Grand reporter qui dénonça la torture durant la guerre d’Algérie, prix Interallié en 1983 avec « Maria Vandamme », Jacques Duquesne était issu d’un milieu modeste de la basse-ville de Dunkerque. Président de l’association du Bateau feu de Dunkerque, scène nationale, de 1991 à 2016, Jacques Duquesne s’est éteint le 5 juillet à Paris à l’âge de 93 ans.
D’origine modeste, lors d’un portrait tourné en 1994 dans la basse-ville de Dunkerque en sa présence, Jacques Duquesne s’était étonné de la petite taille de sa maison familiale, se souvient Bruno Vouters, journaliste qui avait co-signé le document télé.

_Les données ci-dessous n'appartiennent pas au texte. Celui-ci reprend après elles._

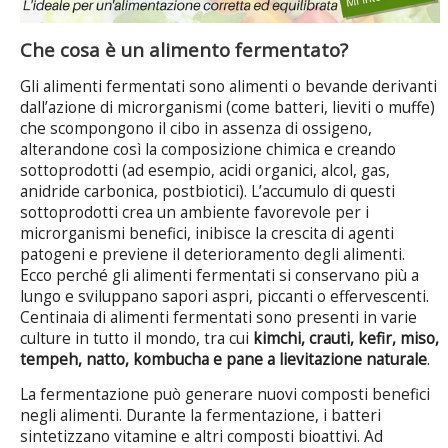
Che cosa è un alimento fermentato?
Gli alimenti fermentati sono alimenti o bevande derivanti
dall’azione di microrganismi (come batteri, lieviti o muffe)
che scompongono il cibo in assenza di ossigeno,
alterandone così la composizione chimica e creando
sottoprodotti (ad esempio, acidi organici, alcol, gas,
anidride carbonica, postbiotici). L’accumulo di questi
sottoprodotti crea un ambiente favorevole per i
microrganismi benefici, inibisce la crescita di agenti
patogeni e previene il deterioramento degli alimenti.
Ecco perché gli alimenti fermentati si conservano più a
lungo e sviluppano sapori aspri, piccanti o effervescenti.
Centinaia di alimenti fermentati sono presenti in varie
culture in tutto il mondo, tra cui
kimchi, crauti, kefir, miso,
tempeh, natto, kombucha e pane a lievitazione naturale
.
La fermentazione può generare nuovi composti benefici
negli alimenti. Durante la fermentazione, i batteri
sintetizzano vitamine e altri composti bioattivi. Ad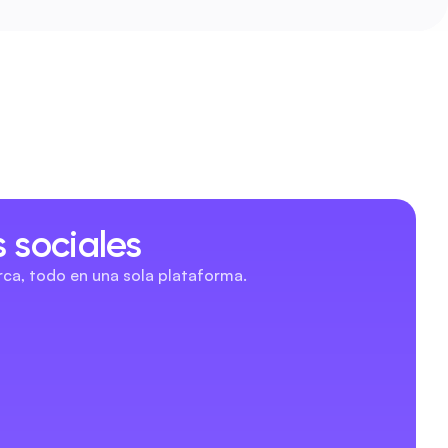
 sociales
rca, todo en una sola plataforma.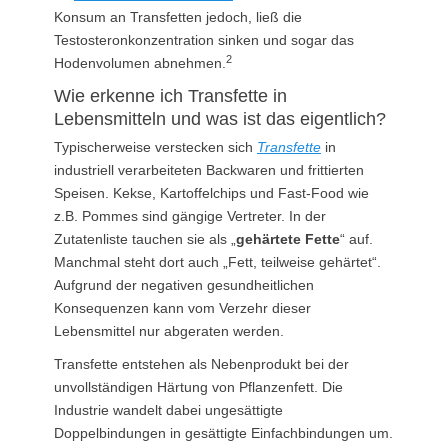
Konsum an Transfetten jedoch, ließ die
Testosteronkonzentration sinken und sogar das
2
Hodenvolumen abnehmen.
Wie erkenne ich Transfette in
Lebensmitteln und was ist das eigentlich?
Typischerweise verstecken sich
Transfette
in
industriell verarbeiteten Backwaren und frittierten
Speisen. Kekse, Kartoffelchips und Fast-Food wie
z.B. Pommes sind gängige Vertreter. In der
Zutatenliste tauchen sie als „
gehärtete Fette
“ auf.
Manchmal steht dort auch „Fett, teilweise gehärtet“.
Aufgrund der negativen gesundheitlichen
Konsequenzen kann vom Verzehr dieser
Lebensmittel nur abgeraten werden.
Transfette entstehen als Nebenprodukt bei der
unvollständigen Härtung von Pflanzenfett. Die
Industrie wandelt dabei ungesättigte
Doppelbindungen in gesättigte Einfachbindungen um.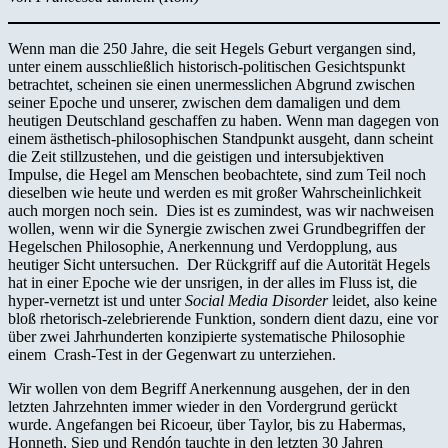
Wenn man die 250 Jahre, die seit Hegels Geburt vergangen sind,
unter einem ausschließlich historisch-politischen Gesichtspunkt
betrachtet, scheinen sie einen unermesslichen Abgrund zwischen
seiner Epoche und unserer, zwischen dem damaligen und dem
heutigen Deutschland geschaffen zu haben. Wenn man dagegen von
einem ästhetisch-philosophischen Standpunkt ausgeht, dann scheint
die Zeit stillzustehen, und die geistigen und intersubjektiven
Impulse, die Hegel am Menschen beobachtete, sind zum Teil noch
dieselben wie heute und werden es mit großer Wahrscheinlichkeit
auch morgen noch sein. Dies ist es zumindest, was wir nachweisen
wollen, wenn wir die Synergie zwischen zwei Grundbegriffen der
Hegelschen Philosophie, Anerkennung und Verdopplung, aus
heutiger Sicht untersuchen. Der Rückgriff auf die Autorität Hegels
hat in einer Epoche wie der unsrigen, in der alles im Fluss ist, die
hyper-vernetzt ist und unter
Social Media Disorder
leidet, also keine
bloß rhetorisch-zelebrierende Funktion, sondern dient dazu, eine vor
über zwei Jahrhunderten konzipierte systematische Philosophie
einem Crash-Test in der Gegenwart zu unterziehen.
Wir wollen von dem Begriff Anerkennung ausgehen, der in den
letzten Jahrzehnten immer wieder in den Vordergrund gerückt
wurde. Angefangen bei Ricoeur, über Taylor, bis zu Habermas,
Honneth, Siep und Rendón tauchte in den letzten 30 Jahren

Lors de ce reportage, Jacques Duquesne avait tenu à faire une séquence sur la plage, à marée basse. La plage de l’opération Dynamo, en 1940, où il avait vécu à 10 ans. « Il avait été pronfondément marqué par cette période », lui qui se questionnera plus tard sur l’origine du mal sur terre, « et notamment par la destruction de la ville par les bombardements, mais aussi par l’envie de vivre à nouveau de la population. Il avait été marqué en 1945, à 15 ans, par le spectacle de désolation qu’offrait à voir Dunkerque, puis autant marqué par les premières éditions du Carnaval après guerre », explique Bruno Vouters.

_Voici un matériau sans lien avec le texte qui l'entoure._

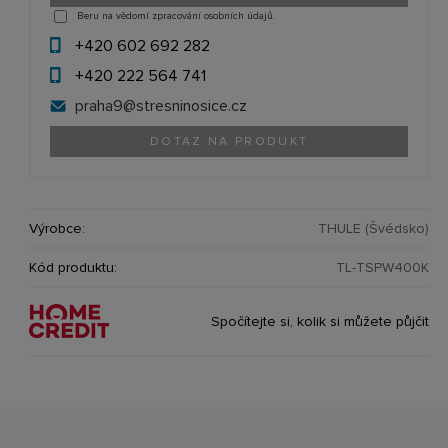
Beru na vědomí zpracování osobních údajů.
+420 602 692 282
+420 222 564 741
praha9@
stresninosice.cz
DOTAZ NA PRODUKT
Výrobce:
THULE (Švédsko)
Kód produktu:
TL-TSPW400K
Spočítejte si, kolik si můžete půjčit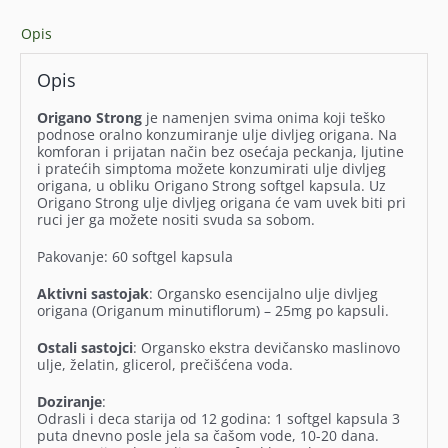
Opis
Opis
Origano Strong
je namenjen svima onima koji teško
podnose oralno konzumiranje ulje divljeg origana. Na
komforan i prijatan način bez osećaja peckanja, ljutine
i pratećih simptoma možete konzumirati ulje divljeg
origana, u obliku Origano Strong softgel kapsula. Uz
Origano Strong ulje divljeg origana će vam uvek biti pri
ruci jer ga možete nositi svuda sa sobom.
Pakovanje: 60 softgel kapsula
Aktivni sastojak
: Organsko esencijalno ulje divljeg
origana (Origanum minutiflorum) – 25mg po kapsuli.
Ostali sastojci
: Organsko ekstra devičansko maslinovo
ulje, želatin, glicerol, prečišćena voda.
Doziranje
:
Odrasli i deca starija od 12 godina: 1 softgel kapsula 3
puta dnevno posle jela sa čašom vode, 10-20 dana.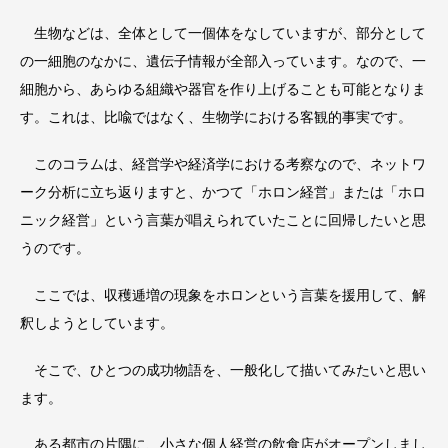
生物などは、全体として一個体をなしていますが、部分として
の一細胞のなかに、遺伝子情報が全部入っています。なので、一
細胞から、あらゆる組織や器官を作り上げることも可能となりま
す。これは、比喩ではなく、生物学における客観的事実です。
このコラムは、経営学や経済学における考察なので、ネットワ
ーク分析に立ち返りますと、かつて「ホロン経営」または「ホロ
ニック経営」という言葉が唱えられていたことに回帰したいと思
うのです。
ここでは、収穫逓増の現象をホロンという言葉を援用して、解
釈しようとしています。
そこで、ひとつの成功物語を、一般化して描いてみたいと思い
ます。
ある都市の片隅に、小さな個人経営の飲食店がオープンしまし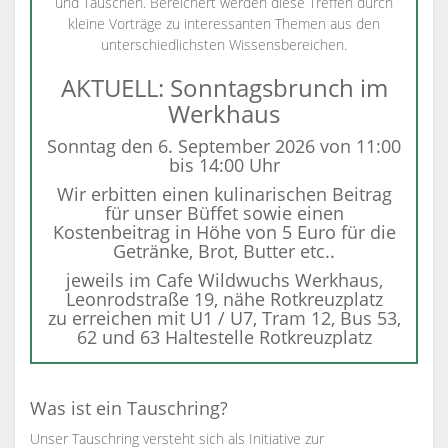
und Tauschen. Bereichert werden diese Treffen durch
kleine Vorträge zu interessanten Themen aus den
unterschiedlichsten Wissensbereichen.
AKTUELL: Sonntagsbrunch im
Werkhaus
Sonntag den 6. September 2026 von 11:00
bis 14:00 Uhr
Wir erbitten einen kulinarischen Beitrag
für unser Büffet sowie einen
Kostenbeitrag in Höhe von 5 Euro für die
Getränke, Brot, Butter etc..
jeweils im Cafe Wildwuchs Werkhaus,
Leonrodstraße 19, nähe Rotkreuzplatz
zu erreichen mit U1 / U7, Tram 12, Bus 53,
62 und 63 Haltestelle Rotkreuzplatz
Was ist ein Tauschring?
Unser Tauschring versteht sich als Initiative zur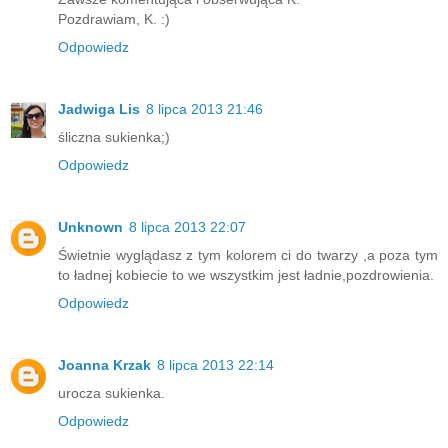
Pozdrawiam, K. :)
Odpowiedz
Jadwiga Lis
8 lipca 2013 21:46
śliczna sukienka;)
Odpowiedz
Unknown
8 lipca 2013 22:07
Świetnie wyglądasz z tym kolorem ci do twarzy ,a poza tym
to ładnej kobiecie to we wszystkim jest ładnie,pozdrowienia.
Odpowiedz
Joanna Krzak
8 lipca 2013 22:14
urocza sukienka.
Odpowiedz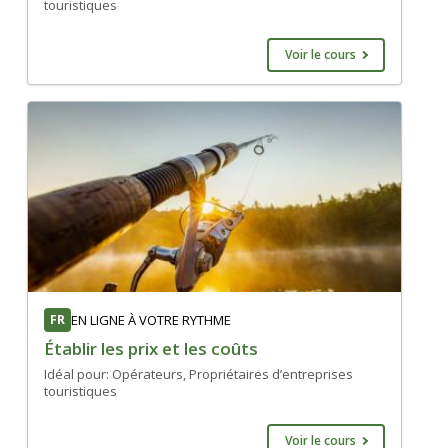
touristiques
Voir le cours
FR
EN LIGNE À VOTRE RYTHME
Établir les prix et les coûts
Idéal pour: Opérateurs, Propriétaires d’entreprises
touristiques
Voir le cours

Plus tard, dans ses bureaux parisiens, à chaque entrevue avec Bruno Vouters, Jacques Duquesne demandait des nouvelles. De la région d’abord, de Dunkerque ensuite et le même refrain revenait systématiquement: « Sais-tu où est Dunkerque Bruno ? » « À 70 km de Lille, sur la Mer du Nord ». Et Jacques Duquesne répondait : « Non, c’est par là ! », et il montrait la direction depuis une fenêtre de son bureau.
Attaché à sa terre natale
Attaché à sa région natale, il était également président d’une association des journalistes du Nord à Paris. « Il se démenait pour que Line Renaud, Jean Piat, Annie Cordy, Fred Personne… soient présents et ça rigolait avec des sketchs plus ou moins improvisés, ça chantait à l’occasion de la fête annuelle à la Saint-Nicolas ».

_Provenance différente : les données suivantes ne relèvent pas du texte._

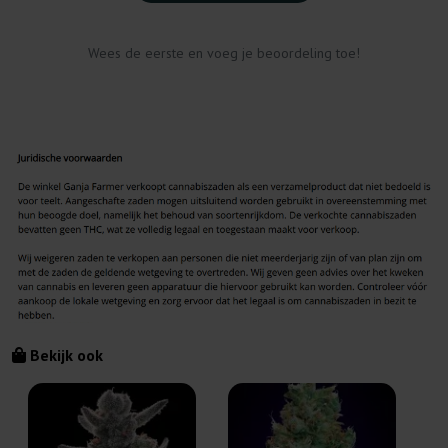
Wees de eerste en voeg je beoordeling toe!
Bekijk ook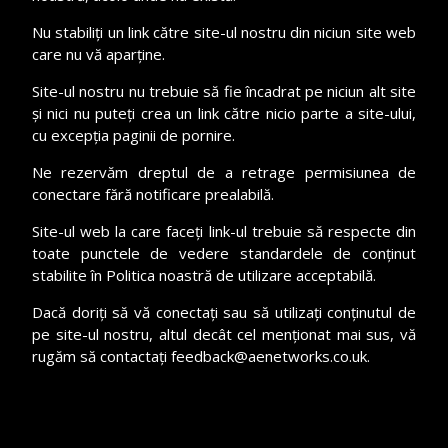
Nu stabiliți un link către site-ul nostru din niciun site web
care nu vă aparține.
Site-ul nostru nu trebuie să fie încadrat pe niciun alt site
și nici nu puteți crea un link către nicio parte a site-ului,
cu excepția paginii de pornire.
Ne rezervăm dreptul de a retrage permisiunea de
conectare fără notificare prealabilă.
Site-ul web la care faceți link-ul trebuie să respecte din
toate punctele de vedere standardele de conținut
stabilite în Politica noastră de utilizare acceptabilă.
Dacă doriți să vă conectați sau să utilizați conținutul de
pe site-ul nostru, altul decât cel menționat mai sus, vă
rugăm să contactați feedback@aenetworks.co.uk.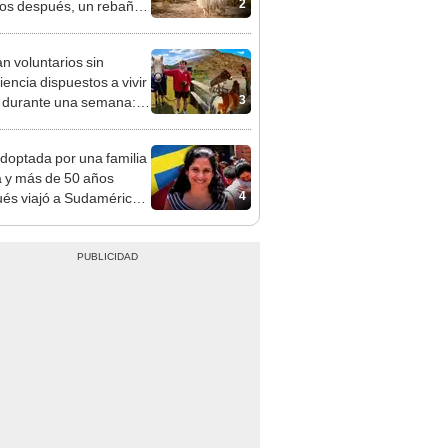
2
os después, un rebaño
amas creó un
endente ecosistema
n voluntarios sin
iencia dispuestos a vivir
3
s durante una semana:
cuidar caballos, burros y
 animales rescatados en
doptada por una familia
fugio por 2 horas
 y más de 50 años
4
és viajó a Sudamérica
sca de sus raíces:
ntré esa parte faltante"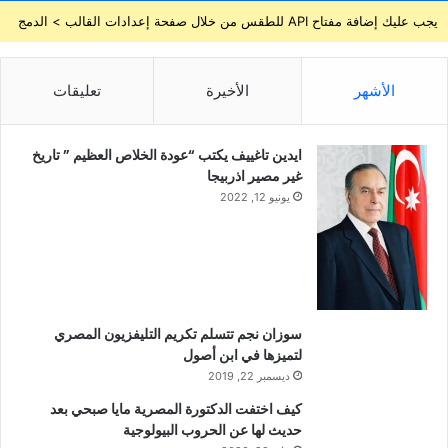
يجب عليك إضافة مفتاح API للطقس من خلال صفحة إعدادات القالب > الدمج
الأشهر
الأخيرة
تعليقات
ايدين تاغييف يكتب “عودة الخلاص العظيم ” تاريخ
غير مصير اذربيجا
يونيو 12, 2022
سوزان نجم تتسلم تكريم التليفزيون المصري
لتميزها في ابن أصول
ديسمبر 22, 2019
كيف اختفت الدكتورة المصرية مايا صبحي بعد
حديث لها عن الحروب البيولوجية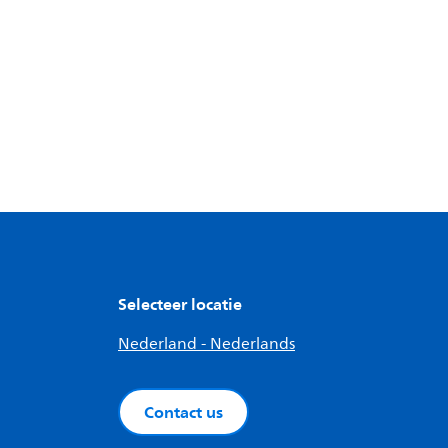
Selecteer locatie
Nederland - Nederlands
Contact us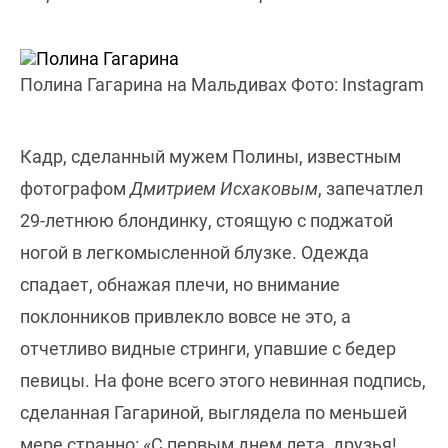
Полина Гагарина на Мальдивах Фото: Instagram
Кадр, сделанный мужем Полины, известным
фотографом
Дмитрием Исхаковым
, запечатлел
29-летнюю блондинку, стоящую с поджатой
ногой в легкомысленной блузке. Одежда
спадает, обнажая плечи, но внимание
поклонников привлекло вовсе не это, а
отчетливо видные стринги, упавшие с бедер
певицы. На фоне всего этого невинная подпись,
сделанная Гагариной, выглядела по меньшей
мере странно: «С первым днем лета, друзья!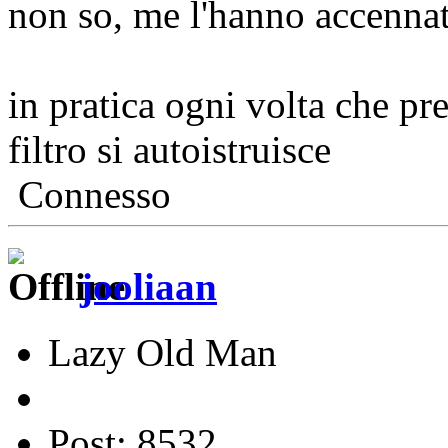
non so, me l'hanno accennat
in pratica ogni volta che pr
filtro si autoistruisce
Connesso
jooliaan
Lazy Old Man
Post: 8532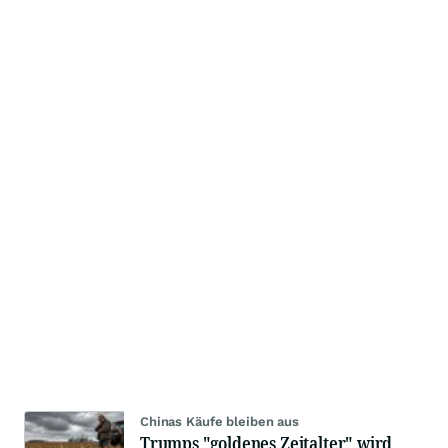
Chinas Käufe bleiben aus
Trumps "goldenes Zeitalter" wird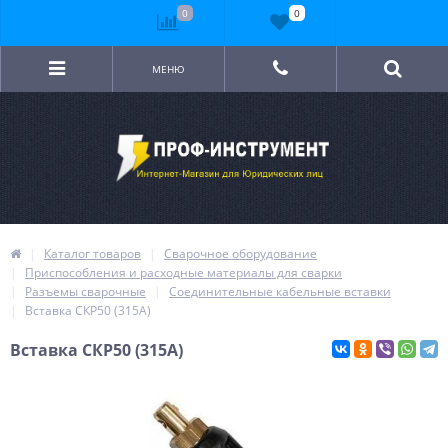
0
0
МЕНЮ
Каталог товаров
Сварочное оборудование
Приспособления и расходные материалы для сварки
Разъемы сварочные
Соединительные кабельные вставки
Вставка СКР50 (315А)
Вставка СКР50 (315А)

« Passionné par l’actualité, l’histoire… Il pensait que l’on ne se connaît pas si l’on ne connaît pas son histoire, l’histoire de sa famille, de sa ville », explique Bruno Vouters à propos de celui qui a passé sa vie à essayer de comprendre le monde.
Catholique, « il pensait que c’était à l’homme d’achever la création de Dieu sous une forme harmonieuse », et était critique envers sa religion. Sa biographie de Jésus, en 1994, créa la polémique.
Jean-Paul Noël, directeur du Bateau Feu de 1990 à 2006, a connu pas mal de conseils d’administration avec Jacques Duquesne (président de la même structure de 1991 à 2016). Il se souvient d’un homme « sociable, aimable » qui connaissait tout le monde au Bateau feu et avec qui il a été « très proche ».
« Chrétien critique »
« Sur la partie artistique, on était sur la même ligne, il regardait les chiffres de fréquentation mais pas que, il faisait attention à ce que la programmation ne touche pas qu’un public riche et cultivé. On a des subventions publiques, quand même ! Ainsi on a vite programmé du hip hop au Bateau feu », se souvient Jean-Paul Noël.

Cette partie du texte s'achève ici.